In a duplex collecting system, where does the upper pole’s ureter most commonly instert
inferior/medial to normal bladder insertion site
What bladder pathology is commonly noted with a duplex collecting system
ureterocele
With a duplex collecting system, why might the lower pole appear dilated
reflux of urine.
What causes duplicated collecting systems?
additional ureteric bud from the mesonephric duct during development.
What might be suspected with a dilated renal pelvis and associated dilated ureter(s). Is there a good prognosis.
Vesicoureteral reflux. Can have a good prognosis if the diagnosis is confirmed early. If not, renal scarring and long-term damage might occur.
What is the most common cause of severe bladder outlet obstruction
posterior urethral valve
What is a posterior urethral valve
membrane in the urethra that presents with enlarged bladder and urethra (keyhole sign) as well as ureters and renal pelvis in male fetuses.

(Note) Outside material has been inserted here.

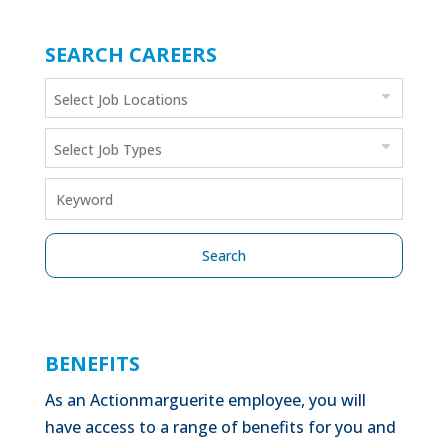
SEARCH CAREERS
BENEFITS
As an Actionmarguerite employee, you will
have access to a range of benefits for you and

What is the most significant consequence of oligohydramnios?
pulmonary hypoplasia
What pathology might be suspected in a male fetus with a massive bladder and oligohydramnios
PUV (posterior urethral valve)
What pathology might be suspected in a female fetus with a massive bladder?
urethral atresia.
How early can urethral atresia be detected and what is its prognosis?
the megacystis can be detected during the first trimester and often has a poor prognosis.
What is congenital megalourethra?
A condition affecting male infants associated with a dilated and elongated urethra and enlarged bladder
What causes cloacal malformation
failure of urorectal fold that separates the rectum and genital tract to develop properly.
What occurs with cloacal malformation? Who does it affect?
Female fetuses can present with a collection of urine in the uterus/vagina (hydrometrocolpos) as well as bladder obstruction and dilated ureters.